Nie kupuję argumentu dotyczącego naruszenia SRP. W każdym razie nie do końca. Załóżmy, że 2 rzeczy: 1. Naprawdę chcesz rejestrować wyjątki w momencie ich wystąpienia (na poziomie śledzenia, aby móc odtworzyć przebieg programu). Nie ma to nic wspólnego z obsługą wyjątków. 2. Nie możesz lub nie będziesz używać do tego AOP - zgadzam się, że byłby to najlepszy sposób, ale niestety utknąłem w języku, który nie zapewnia do tego narzędzi.

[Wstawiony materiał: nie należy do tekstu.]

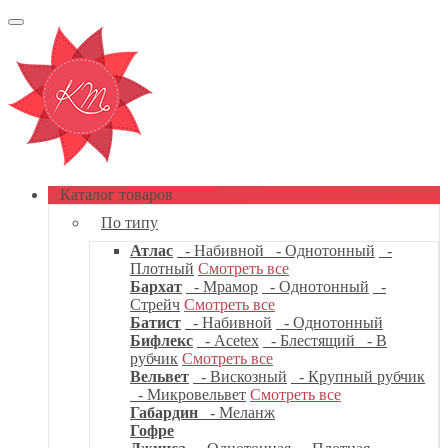
Каталог товаров
По типу
Атлас
- Набивной
- Однотонный
-
Плотный
Смотреть все
Бархат
- Мрамор
- Однотонный
-
Стрейч
Смотреть все
Батист
- Набивной
- Однотонный
Бифлекс
- Acetex
- Блестящий
- В
рубчик
Смотреть все
Вельвет
- Вискозный
- Крупный рубчик
- Микровельвет
Смотреть все
Габардин
- Меланж
Гофре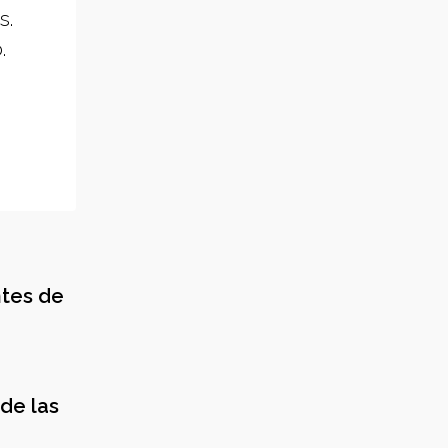
s.
.
ntes de
de las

Z mojego punktu widzenia jesteś w zasadzie skazany za naruszenie SRP na dużą skalę, ponieważ każda klasa, która chce zgłaszać wyjątki, musi znać dziennik. Przeniesienie rejestrowania do klasy wyjątków w rzeczywistości znacznie zmniejsza naruszenie SRP, ponieważ teraz tylko wyjątek narusza to, a nie wszystkie klasy w bazie kodu.
źródło
To jest anty-wzór.
Moim zdaniem, wywołanie rejestrowania w konstruktorze wyjątku byłoby przykładem: Flaw: Constructor robi Real Work .
Nigdy nie oczekiwałbym (ani nie chciałbym) od konstruktora, aby wykonał jakieś zewnętrzne wezwanie do serwisu. To bardzo niepożądany efekt uboczny, który, jak zauważa Miško Hevery, zmusza podklasy i kpiny do dziedziczenia niepożądanych zachowań.
Jako takie, naruszyłoby to również zasadę najmniejszego zdziwienia .
Jeśli tworzysz aplikację z innymi, to ten efekt uboczny prawdopodobnie nie będzie dla nich widoczny. Nawet jeśli pracujesz sam, możesz o tym zapomnieć i zaskoczyć się na drodze.